INFORMATION GIVEN:
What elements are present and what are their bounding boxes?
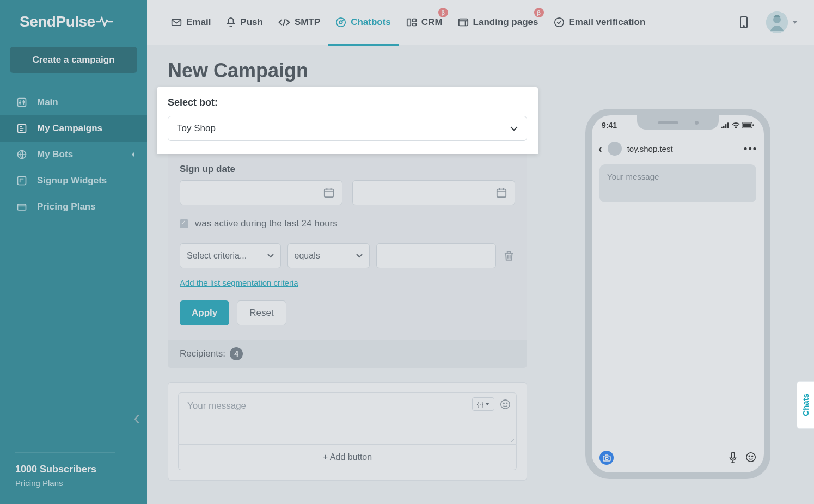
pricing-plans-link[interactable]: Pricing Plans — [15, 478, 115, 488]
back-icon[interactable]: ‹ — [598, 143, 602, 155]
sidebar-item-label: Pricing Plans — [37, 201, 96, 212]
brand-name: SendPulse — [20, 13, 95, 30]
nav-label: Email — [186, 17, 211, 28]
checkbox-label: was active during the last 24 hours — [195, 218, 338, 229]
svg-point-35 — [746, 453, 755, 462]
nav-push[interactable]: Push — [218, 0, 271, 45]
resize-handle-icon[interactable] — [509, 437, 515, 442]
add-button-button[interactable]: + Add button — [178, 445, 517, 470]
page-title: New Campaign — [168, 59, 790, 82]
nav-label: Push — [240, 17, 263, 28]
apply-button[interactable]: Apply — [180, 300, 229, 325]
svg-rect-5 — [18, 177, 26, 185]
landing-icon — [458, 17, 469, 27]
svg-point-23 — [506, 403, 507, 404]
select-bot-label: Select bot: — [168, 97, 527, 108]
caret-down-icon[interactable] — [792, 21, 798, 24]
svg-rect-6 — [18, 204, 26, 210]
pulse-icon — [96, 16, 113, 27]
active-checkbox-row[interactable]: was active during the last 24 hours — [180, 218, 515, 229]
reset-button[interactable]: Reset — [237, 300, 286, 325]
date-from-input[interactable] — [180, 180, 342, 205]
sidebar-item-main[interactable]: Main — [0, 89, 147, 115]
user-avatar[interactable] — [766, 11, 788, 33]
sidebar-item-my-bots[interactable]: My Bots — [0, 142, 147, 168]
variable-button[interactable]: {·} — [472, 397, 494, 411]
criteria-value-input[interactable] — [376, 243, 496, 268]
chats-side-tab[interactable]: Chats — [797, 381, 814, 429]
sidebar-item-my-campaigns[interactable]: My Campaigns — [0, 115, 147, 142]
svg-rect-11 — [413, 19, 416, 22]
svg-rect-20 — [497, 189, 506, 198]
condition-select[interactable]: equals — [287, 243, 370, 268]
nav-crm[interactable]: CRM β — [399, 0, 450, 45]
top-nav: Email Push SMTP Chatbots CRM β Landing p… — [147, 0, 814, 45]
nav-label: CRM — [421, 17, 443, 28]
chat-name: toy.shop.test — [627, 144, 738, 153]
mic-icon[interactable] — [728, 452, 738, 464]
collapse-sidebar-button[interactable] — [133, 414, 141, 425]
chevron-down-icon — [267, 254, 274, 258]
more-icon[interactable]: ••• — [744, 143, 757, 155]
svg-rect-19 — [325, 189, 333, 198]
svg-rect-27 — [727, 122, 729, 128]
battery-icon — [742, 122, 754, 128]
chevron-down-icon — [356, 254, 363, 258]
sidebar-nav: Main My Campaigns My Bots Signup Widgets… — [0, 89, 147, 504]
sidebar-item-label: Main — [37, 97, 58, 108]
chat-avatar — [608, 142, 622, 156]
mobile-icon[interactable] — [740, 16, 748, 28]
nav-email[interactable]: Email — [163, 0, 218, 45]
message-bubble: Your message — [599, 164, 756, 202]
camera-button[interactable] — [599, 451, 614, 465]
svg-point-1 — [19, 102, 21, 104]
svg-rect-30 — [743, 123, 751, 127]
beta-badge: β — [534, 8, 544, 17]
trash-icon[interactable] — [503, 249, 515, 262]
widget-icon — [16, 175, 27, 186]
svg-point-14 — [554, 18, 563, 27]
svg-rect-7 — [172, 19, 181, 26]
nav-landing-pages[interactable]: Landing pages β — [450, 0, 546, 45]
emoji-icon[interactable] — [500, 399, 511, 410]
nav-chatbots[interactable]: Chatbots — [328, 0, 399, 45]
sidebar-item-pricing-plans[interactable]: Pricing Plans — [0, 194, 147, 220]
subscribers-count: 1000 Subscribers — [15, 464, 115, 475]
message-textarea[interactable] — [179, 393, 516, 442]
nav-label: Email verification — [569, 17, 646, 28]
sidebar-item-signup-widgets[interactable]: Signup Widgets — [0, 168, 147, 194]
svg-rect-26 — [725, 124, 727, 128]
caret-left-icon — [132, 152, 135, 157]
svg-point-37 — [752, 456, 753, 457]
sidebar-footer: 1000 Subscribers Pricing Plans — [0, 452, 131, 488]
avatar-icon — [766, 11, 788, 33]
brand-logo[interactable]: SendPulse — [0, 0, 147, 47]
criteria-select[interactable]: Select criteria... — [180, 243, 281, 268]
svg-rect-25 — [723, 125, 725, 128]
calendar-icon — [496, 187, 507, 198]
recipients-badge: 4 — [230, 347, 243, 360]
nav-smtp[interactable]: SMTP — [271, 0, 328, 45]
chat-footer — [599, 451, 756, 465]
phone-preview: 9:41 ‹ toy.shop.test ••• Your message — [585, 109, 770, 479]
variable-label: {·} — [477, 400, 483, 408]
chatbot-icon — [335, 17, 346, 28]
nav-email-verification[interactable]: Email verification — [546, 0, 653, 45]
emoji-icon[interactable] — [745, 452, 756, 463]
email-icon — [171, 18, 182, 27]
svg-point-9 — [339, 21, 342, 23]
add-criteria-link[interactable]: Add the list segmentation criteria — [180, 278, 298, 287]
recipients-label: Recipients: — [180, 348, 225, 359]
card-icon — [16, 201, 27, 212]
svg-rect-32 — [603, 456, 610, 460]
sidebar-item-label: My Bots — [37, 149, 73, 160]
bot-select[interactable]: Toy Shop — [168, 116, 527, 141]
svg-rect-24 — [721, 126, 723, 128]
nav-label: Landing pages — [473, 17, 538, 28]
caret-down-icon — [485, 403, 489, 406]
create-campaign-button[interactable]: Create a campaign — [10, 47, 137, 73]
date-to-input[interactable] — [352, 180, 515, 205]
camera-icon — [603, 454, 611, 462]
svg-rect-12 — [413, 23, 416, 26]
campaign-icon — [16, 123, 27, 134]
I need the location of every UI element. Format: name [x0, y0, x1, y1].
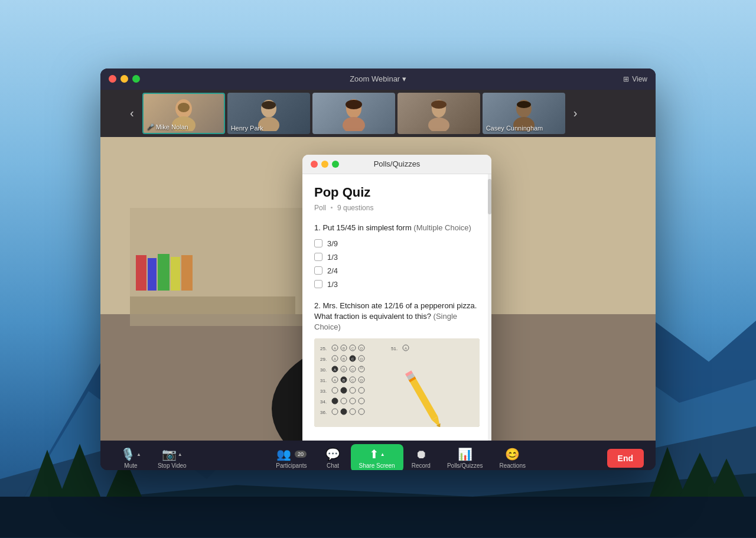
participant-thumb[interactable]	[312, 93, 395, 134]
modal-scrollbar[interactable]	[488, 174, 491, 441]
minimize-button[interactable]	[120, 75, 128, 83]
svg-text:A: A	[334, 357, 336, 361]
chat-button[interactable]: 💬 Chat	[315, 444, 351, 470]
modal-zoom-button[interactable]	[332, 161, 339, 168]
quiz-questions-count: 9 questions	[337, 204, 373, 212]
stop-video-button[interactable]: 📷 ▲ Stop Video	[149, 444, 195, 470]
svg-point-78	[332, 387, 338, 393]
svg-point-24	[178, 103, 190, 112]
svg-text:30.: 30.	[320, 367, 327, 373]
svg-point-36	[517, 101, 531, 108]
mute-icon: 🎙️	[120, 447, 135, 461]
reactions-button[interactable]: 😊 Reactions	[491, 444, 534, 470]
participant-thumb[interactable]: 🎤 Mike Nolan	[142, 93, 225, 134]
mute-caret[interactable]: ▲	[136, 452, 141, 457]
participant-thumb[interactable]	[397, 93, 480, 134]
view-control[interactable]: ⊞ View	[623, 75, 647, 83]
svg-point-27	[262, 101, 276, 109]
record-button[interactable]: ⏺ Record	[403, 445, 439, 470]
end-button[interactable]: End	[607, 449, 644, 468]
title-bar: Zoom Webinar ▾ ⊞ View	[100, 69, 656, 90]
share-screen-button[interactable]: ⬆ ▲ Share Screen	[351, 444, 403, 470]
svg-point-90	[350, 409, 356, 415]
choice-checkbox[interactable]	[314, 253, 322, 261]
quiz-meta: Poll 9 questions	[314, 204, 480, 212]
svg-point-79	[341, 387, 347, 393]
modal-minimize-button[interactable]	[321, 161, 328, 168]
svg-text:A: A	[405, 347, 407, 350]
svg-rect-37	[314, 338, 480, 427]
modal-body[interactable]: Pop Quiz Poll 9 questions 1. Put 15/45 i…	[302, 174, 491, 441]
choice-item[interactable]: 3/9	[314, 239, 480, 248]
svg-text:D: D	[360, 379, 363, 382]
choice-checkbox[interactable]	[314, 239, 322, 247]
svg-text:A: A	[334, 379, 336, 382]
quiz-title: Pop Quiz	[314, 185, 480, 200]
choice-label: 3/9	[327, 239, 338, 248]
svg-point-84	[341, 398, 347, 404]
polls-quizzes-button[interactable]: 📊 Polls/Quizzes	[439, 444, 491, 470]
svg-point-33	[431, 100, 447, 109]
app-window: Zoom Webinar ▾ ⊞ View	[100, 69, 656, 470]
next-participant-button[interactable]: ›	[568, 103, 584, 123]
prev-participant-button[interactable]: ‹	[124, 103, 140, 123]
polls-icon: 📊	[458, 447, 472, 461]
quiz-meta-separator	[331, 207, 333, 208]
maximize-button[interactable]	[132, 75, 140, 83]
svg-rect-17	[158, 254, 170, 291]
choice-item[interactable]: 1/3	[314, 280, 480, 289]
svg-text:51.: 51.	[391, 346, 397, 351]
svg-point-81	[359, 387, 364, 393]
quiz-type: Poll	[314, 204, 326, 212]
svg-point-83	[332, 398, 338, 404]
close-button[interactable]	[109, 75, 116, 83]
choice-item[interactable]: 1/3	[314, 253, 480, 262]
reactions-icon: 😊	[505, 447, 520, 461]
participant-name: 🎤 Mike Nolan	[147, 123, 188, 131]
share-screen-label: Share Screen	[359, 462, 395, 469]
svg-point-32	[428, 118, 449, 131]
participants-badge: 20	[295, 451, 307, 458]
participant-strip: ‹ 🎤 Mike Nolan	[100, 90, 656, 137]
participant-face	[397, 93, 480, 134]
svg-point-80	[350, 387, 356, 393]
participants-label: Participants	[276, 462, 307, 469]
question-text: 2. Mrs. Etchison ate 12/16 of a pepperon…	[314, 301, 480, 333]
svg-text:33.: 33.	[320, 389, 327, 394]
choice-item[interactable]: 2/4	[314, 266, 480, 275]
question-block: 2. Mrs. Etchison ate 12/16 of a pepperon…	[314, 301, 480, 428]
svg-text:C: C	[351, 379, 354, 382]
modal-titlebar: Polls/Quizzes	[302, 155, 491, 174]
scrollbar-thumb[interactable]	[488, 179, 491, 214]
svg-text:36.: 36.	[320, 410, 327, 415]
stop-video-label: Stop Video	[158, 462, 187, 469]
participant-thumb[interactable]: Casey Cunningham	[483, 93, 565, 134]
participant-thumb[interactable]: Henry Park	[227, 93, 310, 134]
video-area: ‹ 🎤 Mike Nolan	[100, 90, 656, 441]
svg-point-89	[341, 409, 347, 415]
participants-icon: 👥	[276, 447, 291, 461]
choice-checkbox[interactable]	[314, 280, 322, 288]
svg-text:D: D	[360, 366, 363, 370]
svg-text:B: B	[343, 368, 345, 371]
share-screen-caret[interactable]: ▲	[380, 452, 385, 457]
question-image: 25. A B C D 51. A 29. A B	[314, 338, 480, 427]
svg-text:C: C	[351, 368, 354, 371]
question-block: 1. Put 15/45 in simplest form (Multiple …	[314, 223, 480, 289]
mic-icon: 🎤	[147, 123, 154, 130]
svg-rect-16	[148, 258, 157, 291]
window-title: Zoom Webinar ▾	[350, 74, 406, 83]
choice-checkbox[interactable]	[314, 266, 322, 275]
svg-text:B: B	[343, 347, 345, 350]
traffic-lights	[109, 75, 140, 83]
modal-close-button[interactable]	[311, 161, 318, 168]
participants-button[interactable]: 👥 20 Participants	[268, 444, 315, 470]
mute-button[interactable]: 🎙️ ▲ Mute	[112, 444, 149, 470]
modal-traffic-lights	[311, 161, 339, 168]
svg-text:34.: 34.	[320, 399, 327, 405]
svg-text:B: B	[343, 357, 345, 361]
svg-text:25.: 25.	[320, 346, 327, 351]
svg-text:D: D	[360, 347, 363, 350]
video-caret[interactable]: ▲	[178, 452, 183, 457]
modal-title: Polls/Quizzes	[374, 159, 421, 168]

EXERCISE BRIEF:
Wherever the word "select" appears in the entries above, copy that whole line.

TASK RESPONSE:
select-bot-label: Select bot: — [168, 97, 527, 108]
condition-select[interactable]: equals — [287, 243, 370, 268]
criteria-select[interactable]: Select criteria... — [180, 243, 281, 268]
bot-select[interactable]: Toy Shop — [168, 116, 527, 141]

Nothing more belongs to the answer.